Bob Kerslake said the consequences of a no-deal exit would be so serious that the UK parliament would have to consider whether it could allow it to go ahead.

Lord Kerslake, who has been advising Labour on preparing for government, said that at the very least the article 50 process – under which the UK is set to leave the bloc on 29 March next year – would have to be paused.

In those circumstances, the European commission would almost certainly insist on some “re-examination” of the original decision to leave, he said.

His comments came as the government prepares to publish a series of technical notes on preparations for a no-deal Brexit across dozens of areas of British life, from farming to financial services.

Kerslake said the measures were “too little, too late” and that the government had not allowed itself enough time to prepare for such an outcome.

He told the the BBC Radio 4’s Today programme: “The consequences of a no deal would be so serious as I think parliament would have to seriously consider whether it could contemplate this.
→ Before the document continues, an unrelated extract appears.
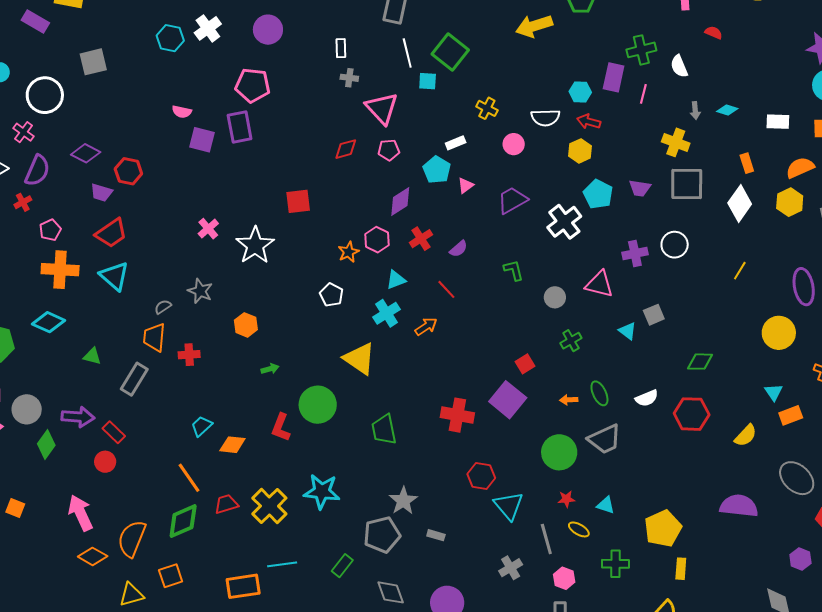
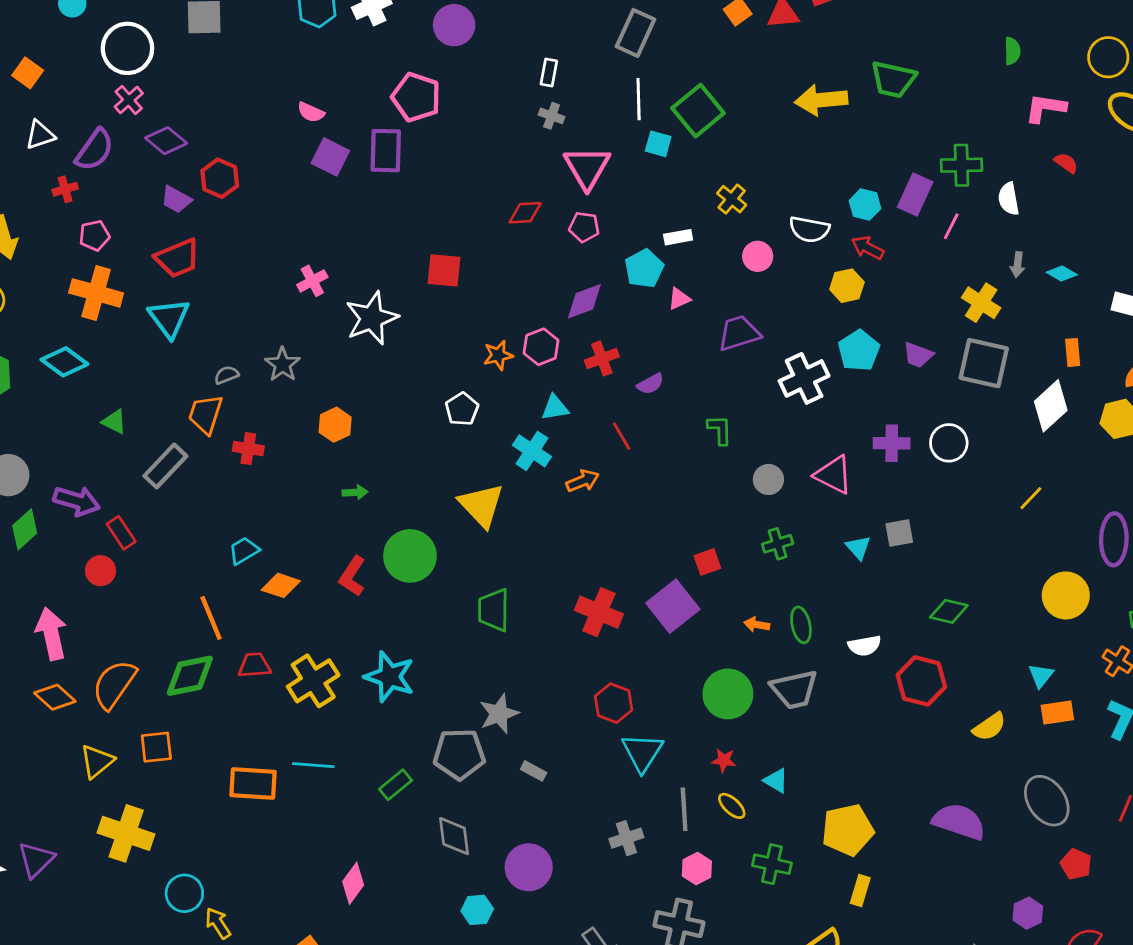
pink cross: (24, 132) -> (129, 100), moved
cyan cross: (386, 313) -> (532, 451), turned -36
yellow triangle: (131, 595) -> (97, 761), turned -36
“The question people need to ask themselves is, is this a risk that they think we should be taking?

“If the government can negotiate a good deal, then so be it. But if they can’t and we end up in this position, then we have to reopen the question of whether we go forward with Brexit at all. It is not too late to do that.

“A pause to reflect would certainly be necessary. I think that is a pretty high probability now.

“But I think that pause would need to include – and I suspect this would be insisted on by the commission – some re-examination of the decision itself.”

The co-chairman of the pro-Brexit Leave Means Leave campaign group, Richard Tice, said Kerslake’s intervention was intended to “soften people up” for a delay to Britain’s withdrawal.

“That would be absolutely appalling. People up and down the country would be furious that our civil servants and government have deliberately ignored the will of he people,” he told the Today programme.

“What we have just heard from Lord Kerslake is part of the deliberate negativity from the civil service who are looking to soften people up in order to extend article 50. It is completely unacceptable.”

It was earlier announced that Nigel Farage was to become vice-chairman of Leave Means Leave to spearhead the campaign against Theresa May’s Chequers plan, which critics regard as a sellout.

Writing in the Daily Telegraph, the former Ukip leader said: “It is now beyond doubt that the political class in Westminster and many of their media allies do not accept the EU referendum result.

“It is equally clear to me that, unless challenged, these anti-democrats will succeed in frustrating the result.”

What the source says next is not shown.